In Dominica, as in many other Caribbean islands, we call ourselves independent—we won independence from Britain in 1978—but on occasions like this, you really see how extremely dependent we still are on the goodwill and assistance of wealthy countries. And these countries’ focus, with all the damage done by hurricanes elsewhere, has been elsewhere, too. The US, after Maria, had Puerto Rico to deal with. The British had a ship in the region, but they had to deal with the British Virgin Islands. The French were already on the ground dealing with St. Martin and St. Barthélemy, after Irma, and helped Martinique and Guadeloupe prepare and deal with Maria, with the full force of the French government. No one has really focused on Dominica. Which was so different from when Hurricane David hit us in 1979. That time, the US came right away, the army and their engineers; the French; the British, of course. They each had an encampment here. But not this time.
Eventually, some aid arrived—but you’ve said that a lot of the rebuilding has been more at the grassroots; it’s been about local organizations and efforts, sometimes partnering with people abroad.
Yes, eventually, contingents from those various nations came to help. So did foreign aid workers from Unicef, UNESCO, the World Health Organization. But certainly, a lot of the work has been left to us. In my district, many children aren’t back in school. Hospitals and clinics that aren’t yet connected to power or running water are still doing what they do—delivering babies, tending to the sick and old, carrying on in hugely trying circumstances. I’ve been focused, personally, on distributing water filters to such clinics, and to individuals, too. An organization on [the island of] Grenada sent up a container full of these “Lifesaver” purifiers—they’re like jerry cans with filters, to help make river-water potable—that I went and picked up by the port, and have been distributing daily from the back of my pickup, along with packets of seeds the Grenadans also sent, to help our farmers who grow vegetables. Many people are doing things of this nature, with the help of family from overseas sending down supplies.
But the situation remains desperate. We need building materials, steel, and wood to put roofs on our schools. Of course, the utility companies are also going to have to make a huge reinvestment—they’ve lost so much in terms of cables and poles—and they’ll need help. Our basic infrastructure is shot. Which is why, now, our prime minister [Roosevelt Skerrit]’s job has become to seek assistance.
Right after the storm, Skerrit went to the UN and gave an eloquent speech in which he implored the richer countries, those whose carbon outputs have fed climate change, to help those countries most vulnerable to global warming’s effects.

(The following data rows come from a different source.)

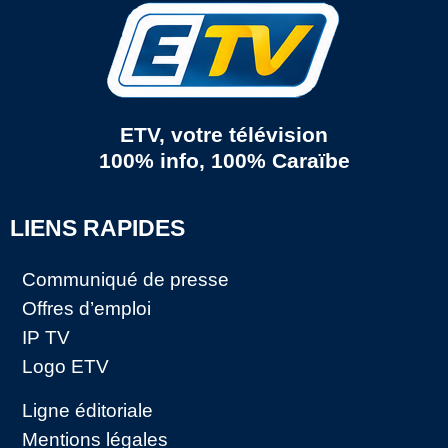
ETV, votre télévision
100% info, 100% Caraïbe
LIENS RAPIDES
Communiqué de presse
Offres d’emploi
IP TV
Logo ETV
Ligne éditoriale
Mentions légales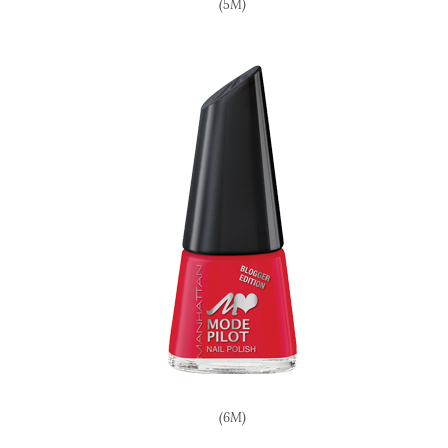
(5M)
(6M)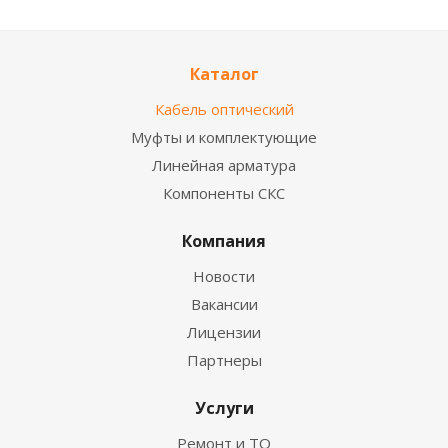
Каталог
Кабель оптический
Муфты и комплектующие
Линейная арматура
Компоненты СКС
Компания
Новости
Вакансии
Лицензии
Партнеры
Услуги
Ремонт и ТО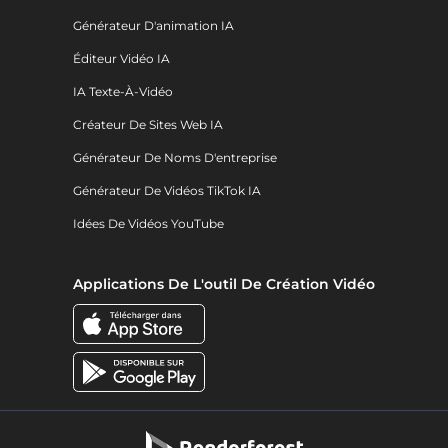
Générateur D'animation IA
Éditeur Vidéo IA
IA Texte-À-Vidéo
Créateur De Sites Web IA
Générateur De Noms D'entreprise
Générateur De Vidéos TikTok IA
Idées De Vidéos YouTube
Applications De L'outil De Création Vidéo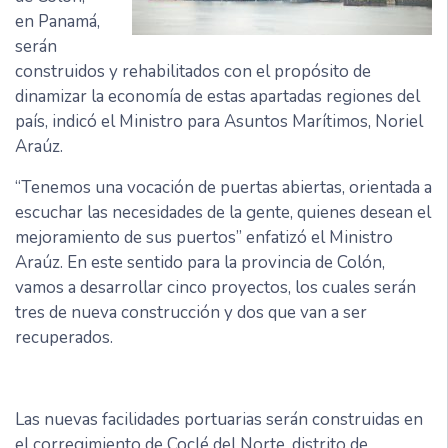
en Panamá,
serán
construidos y rehabilitados con el propósito de
dinamizar la economía de estas apartadas regiones del
país, indicó el Ministro para Asuntos Marítimos, Noriel
Araúz.
“Tenemos una vocación de puertas abiertas, orientada a
escuchar las necesidades de la gente, quienes desean el
mejoramiento de sus puertos” enfatizó el Ministro
Araúz. En este sentido para la provincia de Colón,
vamos a desarrollar cinco proyectos, los cuales serán
tres de nueva construcción y dos que van a ser
recuperados.
Las nuevas facilidades portuarias serán construidas en
el corregimiento de Coclé del Norte, distrito de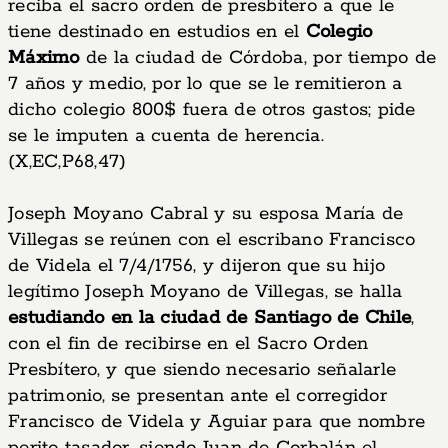
reciba el sacro orden de presbítero a que le
tiene destinado en estudios en el
Colegio
Máximo
de la ciudad de Córdoba, por tiempo de
7 años y medio, por lo que se le remitieron a
dicho colegio 800$ fuera de otros gastos; pide
se le imputen a cuenta de herencia.
(X,EC,P68,47)
Joseph Moyano Cabral y su esposa María de
Villegas se reúnen con el escribano Francisco
de Videla el 7/4/1756, y dijeron que su hijo
legítimo Joseph Moyano de Villegas, se halla
estudiando en la ciudad de Santiago de Chile
,
con el fin de recibirse en el Sacro Orden
Presbítero, y que siendo necesario señalarle
patrimonio, se presentan ante el corregidor
Francisco de Videla y Aguiar para que nombre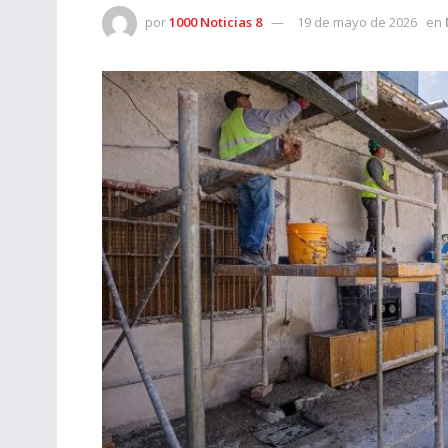
por
1000 Noticias 8
19 de mayo de 2026
en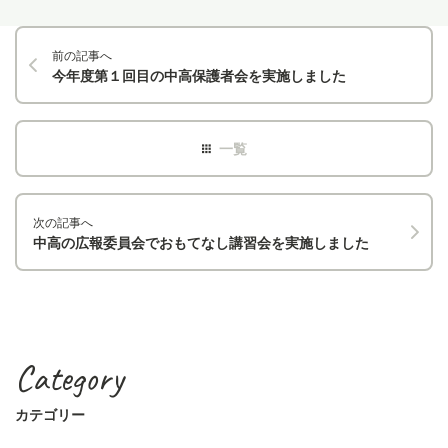
前の記事へ
今年度第１回目の中高保護者会を実施しました
次の記事へ
中高の広報委員会でおもてなし講習会を実施しました
Category
カテゴリー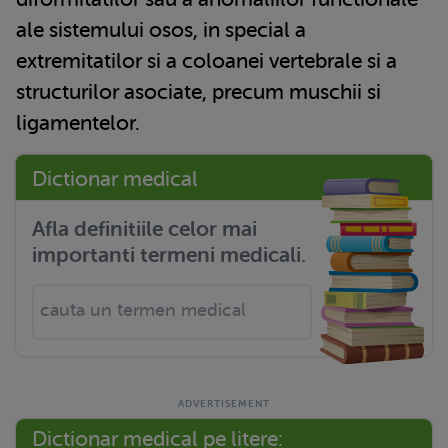
ale sistemului osos, in special a
extremitatilor si a coloanei vertebrale si a
structurilor asociate, precum muschii si
ligamentelor.
Dictionar medical
Afla definitiile celor mai
importanti termeni medicali.
Dictionar medical pe litere: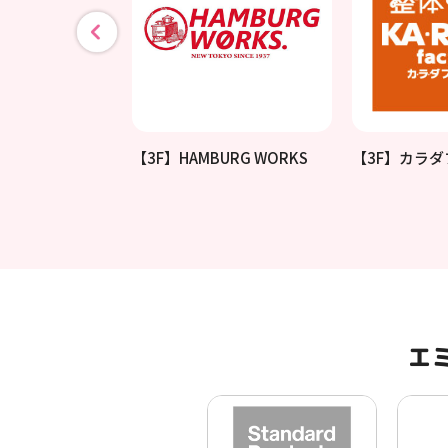
惣菜 KASEI
【3F】HAMBURG WORKS
【3F】カラ
エ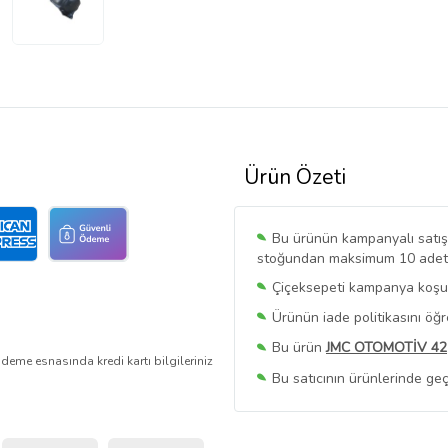
Ürün Özeti
Bu ürünün kampanyalı satışı 
stoğundan maksimum 10 adet sa
Çiçeksepeti kampanya koşull
Ürünün iade politikasını öğ
Bu ürün
JMC OTOMOTİV 42
deme esnasında kredi kartı bilgileriniz
Bu satıcının ürünlerinde geç
Bu Satıcının
Tüm Ürünlerini
Ürün sayfasında gördüğünüz f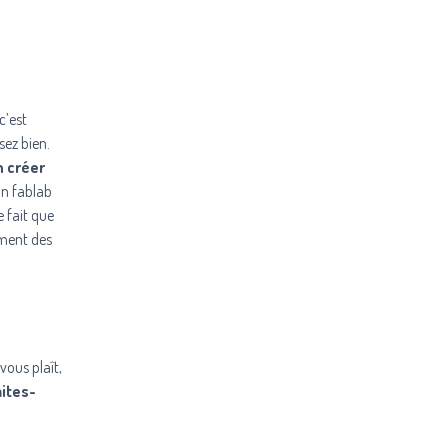
c’est
sez bien.
n créer
un fablab
 fait que
ement des
vous plaît,
ites-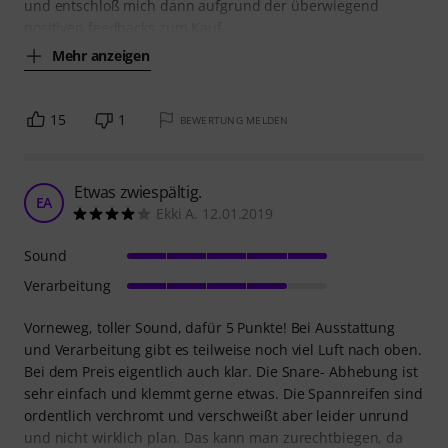
und entschloß mich dann aufgrund der überwiegend
positiven feedbacks zum Kauf.
Mehr anzeigen
15
1
BEWERTUNG MELDEN
Etwas zwiespältig.
EA
Ekki A. 12.01.2019
Sound
Verarbeitung
Vorneweg, toller Sound, dafür 5 Punkte! Bei Ausstattung
und Verarbeitung gibt es teilweise noch viel Luft nach oben.
Bei dem Preis eigentlich auch klar. Die Snare- Abhebung ist
sehr einfach und klemmt gerne etwas. Die Spannreifen sind
ordentlich verchromt und verschweißt aber leider unrund
und nicht wirklich plan. Das kann man zurechtbiegen, da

Yes, and that’s a conversation about which we’re keenly aware. “To deny climate change,” as the prime minister put it, “is to deny a truth we’ve just lived.” Where his demands for help with readying islands like Dominica for storms will go, we’ll see—that’s a question for the long term. For now, the political situation is about seeking funding—it’s about going not just to the UN, but to Washington D.C., to various embassies and high commissions, trying to gain help. Getting the millions required for rehabilitation, one senses, won’t be easy. In 2017, there are problems around the globe that dwarf ours here. But we’ve got to make our voices heard.
Hurricanes are not new in the Caribbean. Here in Dominica, as I’ve been saying on local radio, we’ve had to deal with them many times in our history. The challenges, on our warming planet, have changed; the strength of this storm was exceptional. But we’ll rebuild this time, too. We’ve got no choice.